We observe that the “Texto de la respuesta” + “Seleccion en la respuesta” represents the same piece of information, that is, the option that the students selected. Moreover, we are using machine learning models later on where “Texto de la respuesta” seems to be more useful. We remove “Seleccion en la respuesta”

answers_df = DF.discard(answers_df, ["Texto de la respuesta"])

2. Events.csv

events_df = DF.from_csv!(Constants.get_events_file_path(), dtypes: %{"Participante" => :string})

In events.csv, there are some interesting time component to be consider when addressing our research questions.

DF.dtypes(events_df)
different_event_df = DF.select(events_df, ["Tipo de evento"]) |> DF.distinct()

We can see that the “Ocurrío en” column contains a string datatype.
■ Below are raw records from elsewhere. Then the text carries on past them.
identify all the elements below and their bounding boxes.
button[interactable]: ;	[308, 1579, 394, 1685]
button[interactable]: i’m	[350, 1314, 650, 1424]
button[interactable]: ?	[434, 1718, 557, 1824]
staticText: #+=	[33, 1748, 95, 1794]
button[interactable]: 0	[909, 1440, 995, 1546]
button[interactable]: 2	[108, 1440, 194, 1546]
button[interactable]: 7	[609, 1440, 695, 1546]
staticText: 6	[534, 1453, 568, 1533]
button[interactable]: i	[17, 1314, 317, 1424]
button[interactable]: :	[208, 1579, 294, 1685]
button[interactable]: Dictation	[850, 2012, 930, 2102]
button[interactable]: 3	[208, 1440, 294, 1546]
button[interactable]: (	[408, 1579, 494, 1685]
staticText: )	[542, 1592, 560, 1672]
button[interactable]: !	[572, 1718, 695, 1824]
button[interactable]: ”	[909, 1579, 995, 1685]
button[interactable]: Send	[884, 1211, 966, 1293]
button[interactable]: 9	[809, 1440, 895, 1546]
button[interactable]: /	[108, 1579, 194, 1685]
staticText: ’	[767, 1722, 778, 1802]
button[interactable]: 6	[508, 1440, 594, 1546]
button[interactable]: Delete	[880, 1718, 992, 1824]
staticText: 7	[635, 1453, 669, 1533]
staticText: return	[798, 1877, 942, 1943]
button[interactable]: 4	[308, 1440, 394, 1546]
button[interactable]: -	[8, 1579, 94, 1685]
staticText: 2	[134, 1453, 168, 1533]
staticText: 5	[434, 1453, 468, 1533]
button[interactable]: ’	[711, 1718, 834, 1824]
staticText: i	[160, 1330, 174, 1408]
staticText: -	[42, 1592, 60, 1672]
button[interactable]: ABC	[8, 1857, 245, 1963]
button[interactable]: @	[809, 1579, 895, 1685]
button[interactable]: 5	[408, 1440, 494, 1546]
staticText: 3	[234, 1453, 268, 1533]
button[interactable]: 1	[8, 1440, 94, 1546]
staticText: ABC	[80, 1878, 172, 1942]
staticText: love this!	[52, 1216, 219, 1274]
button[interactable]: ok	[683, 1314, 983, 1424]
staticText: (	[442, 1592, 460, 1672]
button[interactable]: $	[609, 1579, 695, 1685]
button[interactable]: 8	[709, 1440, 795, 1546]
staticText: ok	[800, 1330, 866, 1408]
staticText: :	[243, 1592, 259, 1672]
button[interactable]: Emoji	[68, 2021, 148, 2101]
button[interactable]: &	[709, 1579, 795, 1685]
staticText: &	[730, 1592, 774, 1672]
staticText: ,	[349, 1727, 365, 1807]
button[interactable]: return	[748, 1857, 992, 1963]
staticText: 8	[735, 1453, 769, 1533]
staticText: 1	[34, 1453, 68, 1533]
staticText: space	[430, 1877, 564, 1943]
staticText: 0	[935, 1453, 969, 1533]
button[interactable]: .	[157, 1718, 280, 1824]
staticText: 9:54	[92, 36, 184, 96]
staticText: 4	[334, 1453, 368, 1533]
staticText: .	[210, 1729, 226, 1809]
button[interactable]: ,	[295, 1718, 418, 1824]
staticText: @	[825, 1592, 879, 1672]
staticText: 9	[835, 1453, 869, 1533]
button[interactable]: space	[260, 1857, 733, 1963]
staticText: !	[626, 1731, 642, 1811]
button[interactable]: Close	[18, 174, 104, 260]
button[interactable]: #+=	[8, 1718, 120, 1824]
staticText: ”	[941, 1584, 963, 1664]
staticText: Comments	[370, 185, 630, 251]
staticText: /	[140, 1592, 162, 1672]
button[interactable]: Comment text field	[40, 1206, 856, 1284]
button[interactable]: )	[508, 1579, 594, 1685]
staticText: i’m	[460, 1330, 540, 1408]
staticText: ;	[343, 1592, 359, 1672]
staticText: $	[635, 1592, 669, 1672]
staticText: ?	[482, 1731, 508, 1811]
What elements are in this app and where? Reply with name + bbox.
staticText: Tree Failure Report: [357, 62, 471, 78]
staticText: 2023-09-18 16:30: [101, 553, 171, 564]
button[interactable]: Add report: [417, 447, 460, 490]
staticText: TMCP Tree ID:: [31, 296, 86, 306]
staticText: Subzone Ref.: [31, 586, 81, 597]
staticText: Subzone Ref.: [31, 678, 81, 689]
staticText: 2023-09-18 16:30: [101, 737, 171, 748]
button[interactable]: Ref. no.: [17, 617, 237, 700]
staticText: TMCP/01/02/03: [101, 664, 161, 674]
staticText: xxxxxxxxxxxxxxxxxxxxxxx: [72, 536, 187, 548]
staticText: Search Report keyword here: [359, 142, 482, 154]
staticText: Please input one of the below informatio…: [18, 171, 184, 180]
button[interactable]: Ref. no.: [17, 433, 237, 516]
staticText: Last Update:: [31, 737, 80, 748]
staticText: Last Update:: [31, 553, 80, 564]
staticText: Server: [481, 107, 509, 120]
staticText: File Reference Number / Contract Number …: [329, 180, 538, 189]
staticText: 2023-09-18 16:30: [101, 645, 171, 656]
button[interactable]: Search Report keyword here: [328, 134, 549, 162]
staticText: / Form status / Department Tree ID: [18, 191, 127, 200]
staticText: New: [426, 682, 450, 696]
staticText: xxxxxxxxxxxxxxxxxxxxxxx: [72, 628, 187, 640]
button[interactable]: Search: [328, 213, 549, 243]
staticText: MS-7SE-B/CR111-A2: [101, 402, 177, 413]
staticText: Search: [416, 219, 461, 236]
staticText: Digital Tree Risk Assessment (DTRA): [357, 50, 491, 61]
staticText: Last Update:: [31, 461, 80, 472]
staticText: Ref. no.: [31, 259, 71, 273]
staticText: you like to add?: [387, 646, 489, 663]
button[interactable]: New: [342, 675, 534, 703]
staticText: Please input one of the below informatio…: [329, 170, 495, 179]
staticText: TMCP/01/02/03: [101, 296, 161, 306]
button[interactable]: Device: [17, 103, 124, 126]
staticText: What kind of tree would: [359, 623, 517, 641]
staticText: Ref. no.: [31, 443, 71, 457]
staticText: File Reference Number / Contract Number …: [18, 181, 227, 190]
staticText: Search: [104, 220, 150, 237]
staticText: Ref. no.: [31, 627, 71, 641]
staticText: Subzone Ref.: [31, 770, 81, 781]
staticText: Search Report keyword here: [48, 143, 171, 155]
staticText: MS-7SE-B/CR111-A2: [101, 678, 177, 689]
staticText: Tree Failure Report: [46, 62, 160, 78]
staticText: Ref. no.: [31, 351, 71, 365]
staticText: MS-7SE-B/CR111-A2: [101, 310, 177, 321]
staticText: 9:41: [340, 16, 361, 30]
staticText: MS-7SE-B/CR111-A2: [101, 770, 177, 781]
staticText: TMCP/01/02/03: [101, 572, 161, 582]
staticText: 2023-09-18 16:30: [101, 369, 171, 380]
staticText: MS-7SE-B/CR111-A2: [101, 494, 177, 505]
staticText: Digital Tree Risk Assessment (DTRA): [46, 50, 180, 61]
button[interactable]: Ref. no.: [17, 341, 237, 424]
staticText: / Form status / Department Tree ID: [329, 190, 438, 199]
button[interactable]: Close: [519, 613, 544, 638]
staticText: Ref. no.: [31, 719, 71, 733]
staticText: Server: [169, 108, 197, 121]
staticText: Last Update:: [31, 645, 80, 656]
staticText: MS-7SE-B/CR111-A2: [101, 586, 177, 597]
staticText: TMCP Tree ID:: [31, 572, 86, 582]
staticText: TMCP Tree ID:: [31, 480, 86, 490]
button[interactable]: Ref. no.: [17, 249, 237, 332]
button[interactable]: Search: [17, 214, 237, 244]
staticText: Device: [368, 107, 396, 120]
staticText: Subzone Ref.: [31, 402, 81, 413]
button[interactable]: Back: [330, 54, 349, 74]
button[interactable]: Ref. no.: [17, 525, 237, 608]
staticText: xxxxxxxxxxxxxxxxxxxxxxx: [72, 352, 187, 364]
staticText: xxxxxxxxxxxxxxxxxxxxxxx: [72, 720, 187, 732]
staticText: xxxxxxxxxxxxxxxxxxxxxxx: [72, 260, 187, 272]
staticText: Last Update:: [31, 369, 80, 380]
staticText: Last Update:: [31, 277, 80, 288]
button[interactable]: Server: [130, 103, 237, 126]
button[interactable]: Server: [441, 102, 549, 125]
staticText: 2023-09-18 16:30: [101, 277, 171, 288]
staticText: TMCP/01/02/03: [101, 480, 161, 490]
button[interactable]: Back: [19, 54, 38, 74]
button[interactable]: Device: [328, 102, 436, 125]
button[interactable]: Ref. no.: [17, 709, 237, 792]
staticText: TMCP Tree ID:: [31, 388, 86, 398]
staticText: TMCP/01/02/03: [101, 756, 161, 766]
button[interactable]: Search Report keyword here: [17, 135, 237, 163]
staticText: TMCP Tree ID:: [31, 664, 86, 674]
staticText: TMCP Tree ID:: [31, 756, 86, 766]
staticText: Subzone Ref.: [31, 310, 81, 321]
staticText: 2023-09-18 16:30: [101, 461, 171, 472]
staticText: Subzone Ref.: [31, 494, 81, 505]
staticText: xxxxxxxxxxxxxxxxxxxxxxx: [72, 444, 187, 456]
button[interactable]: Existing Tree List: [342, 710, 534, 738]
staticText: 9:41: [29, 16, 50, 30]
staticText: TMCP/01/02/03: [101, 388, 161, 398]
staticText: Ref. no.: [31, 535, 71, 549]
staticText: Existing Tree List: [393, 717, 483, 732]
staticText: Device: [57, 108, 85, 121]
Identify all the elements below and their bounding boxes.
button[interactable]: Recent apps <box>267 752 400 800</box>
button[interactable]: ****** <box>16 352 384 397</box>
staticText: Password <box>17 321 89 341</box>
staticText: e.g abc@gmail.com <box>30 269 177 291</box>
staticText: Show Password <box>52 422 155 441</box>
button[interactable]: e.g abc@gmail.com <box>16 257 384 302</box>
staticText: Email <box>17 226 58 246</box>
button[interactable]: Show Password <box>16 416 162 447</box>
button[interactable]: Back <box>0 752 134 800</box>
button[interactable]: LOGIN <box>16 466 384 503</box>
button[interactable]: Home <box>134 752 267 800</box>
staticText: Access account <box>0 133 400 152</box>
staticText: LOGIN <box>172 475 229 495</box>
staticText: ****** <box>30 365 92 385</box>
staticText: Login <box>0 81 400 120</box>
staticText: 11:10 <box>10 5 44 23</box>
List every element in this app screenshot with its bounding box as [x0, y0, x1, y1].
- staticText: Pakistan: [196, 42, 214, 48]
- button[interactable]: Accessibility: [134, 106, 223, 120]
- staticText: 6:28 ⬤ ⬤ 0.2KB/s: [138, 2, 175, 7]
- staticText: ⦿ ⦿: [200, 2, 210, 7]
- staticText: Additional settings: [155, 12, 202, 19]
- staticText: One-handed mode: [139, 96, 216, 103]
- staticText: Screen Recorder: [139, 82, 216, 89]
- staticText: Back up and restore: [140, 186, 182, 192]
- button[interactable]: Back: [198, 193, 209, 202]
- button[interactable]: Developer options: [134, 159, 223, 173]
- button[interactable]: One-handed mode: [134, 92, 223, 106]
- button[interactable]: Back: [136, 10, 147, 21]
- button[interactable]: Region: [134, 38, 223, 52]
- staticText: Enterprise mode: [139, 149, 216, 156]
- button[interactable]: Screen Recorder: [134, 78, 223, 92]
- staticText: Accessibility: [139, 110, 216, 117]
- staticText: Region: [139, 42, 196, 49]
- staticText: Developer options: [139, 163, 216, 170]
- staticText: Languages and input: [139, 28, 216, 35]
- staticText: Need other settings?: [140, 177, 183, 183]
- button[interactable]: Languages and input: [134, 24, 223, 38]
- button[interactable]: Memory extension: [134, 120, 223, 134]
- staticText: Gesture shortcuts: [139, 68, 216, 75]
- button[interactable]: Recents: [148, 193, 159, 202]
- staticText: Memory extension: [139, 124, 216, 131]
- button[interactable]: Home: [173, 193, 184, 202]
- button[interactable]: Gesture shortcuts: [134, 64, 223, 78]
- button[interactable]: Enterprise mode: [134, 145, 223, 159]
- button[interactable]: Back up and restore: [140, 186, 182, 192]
In Elixir, there is an interesting module DateTime that represents a special data structure for date and time. More interestingly, there is a built-in function that directly computes the time differences in seconds. To generate this data structure, we need different information such as year, month, date, time, timezone, etc. So what we need to do first is to gather all this information from the string. Hence, a special module is created, called “TimeParser”

defmodule TimeParser do
  @monthRegex ~r/^\d{4}-(\d{2})-\d{2}/
  @dateRegex ~r/^\d{4}-\d{2}-(\d{2})/
  @yearRegex ~r/^(\d{4})-\d{2}-\d{2}/
  @hourRegex ~r/(\d{2}):\d{2}:\d{2}/
  @minuteRegex ~r/\d{2}:(\d{2}):\d{2}/
  @secondRegex ~r/\d{2}:\d{2}:(\d{2})/
  @microsecondRegex ~r/\d{2}:\d{2}:\d{2}\.(\d{6})/
  @timezoneRegex ~r/\s[A-Za-z]+\s([\w\/]+)$/

  defp safe_extract_integer(regex, text) do
    with true <- is_binary(text),
         [_, value] <- Regex.run(regex, text),
         {int, _} <- Integer.parse(value) do
      int
    else
      _ -> 0
    end
  end

  def get_hour(text), do: safe_extract_integer(@hourRegex, text)
  def get_minute(text), do: safe_extract_integer(@minuteRegex, text)
  def get_second(text), do: safe_extract_integer(@secondRegex, text)
  def get_microsecond(text), do: safe_extract_integer(@microsecondRegex, text)
  def get_month(text), do: safe_extract_integer(@monthRegex, text)
  def get_date(text), do: safe_extract_integer(@dateRegex, text)
  def get_year(text), do: safe_extract_integer(@yearRegex, text)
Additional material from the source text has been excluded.